───── PROVIDED DATA

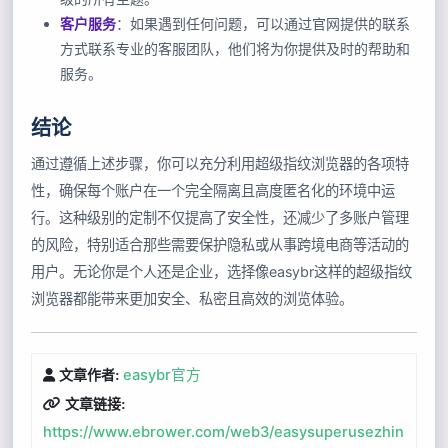
客户服务
：如果遇到任何问题，可以通过官网提供的联系
方式联系专业的客服团队，他们将为你提供及时的帮助和
服务。
结论
通过遵循上述步骤，你可以充分利用超级指纹浏览器的各项特
性，确保每个账户在一个完全隔离且高度匿名化的环境中运
行。这种级别的定制不仅提高了安全性，还减少了多账户管理
的风险，特别适合那些需要保护隐私或从事跨境电商等活动的
用户。无论你是个人还是企业，选择像easybr这样的超级指纹
浏览器都能带来更加安全、私密且高效的浏览体验。
easybr官方
文章作者:
文章链接:
https://www.ebrower.com/web3/easysuperusezhin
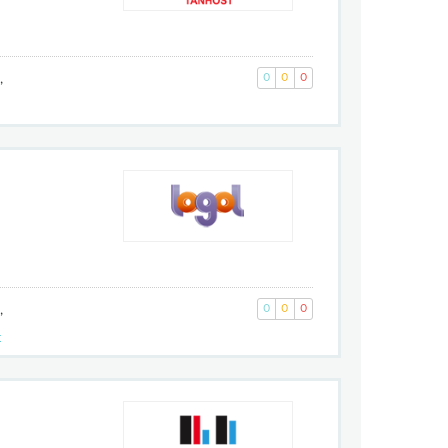
,
0
0
0
,
0
0
0
к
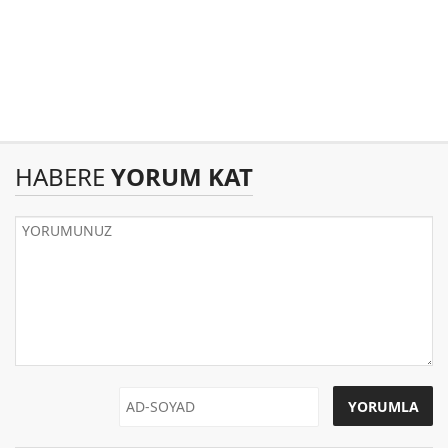
HABERE
YORUM KAT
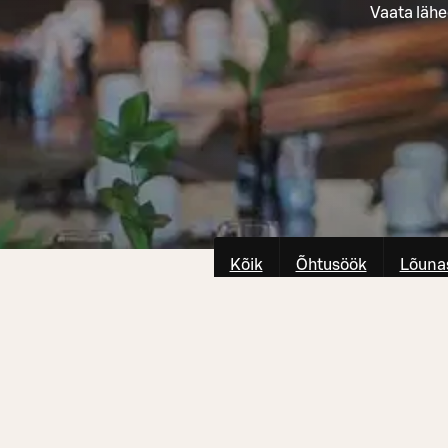
Vaata lähe
Kõik
Õhtusöök
Lõuna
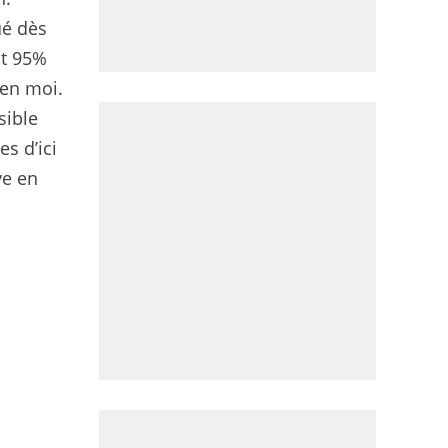
ué dès
it 95%
 en moi.
sible
s d’ici
ve en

──────────

**WORK ORDER**
With the pictures excluded, the records are to be reproduced exactly.

**EXERCISE OUTPUT**
客户服务
：如果遇到任何问题，可以通过官网提供的联系
方式联系专业的客服团队，他们将为你提供及时的帮助和
服务。
结论
通过遵循上述步骤，你可以充分利用超级指纹浏览器的各项特
性，确保每个账户在一个完全隔离且高度匿名化的环境中运
行。这种级别的定制不仅提高了安全性，还减少了多账户管理
的风险，特别适合那些需要保护隐私或从事跨境电商等活动的
用户。无论你是个人还是企业，选择像easybr这样的超级指纹
浏览器都能带来更加安全、私密且高效的浏览体验。
easybr官方
文章作者:
文章链接:
https://www.ebrower.com/web3/easysuperusezhin
,
0
0
0
,
0
0
0
к
HABERE
YORUM KAT
Vaata lähe
Kõik
Õhtusöök
Lõuna
ué dès
it 95%
 en moi.
sible
s d’ici
ve en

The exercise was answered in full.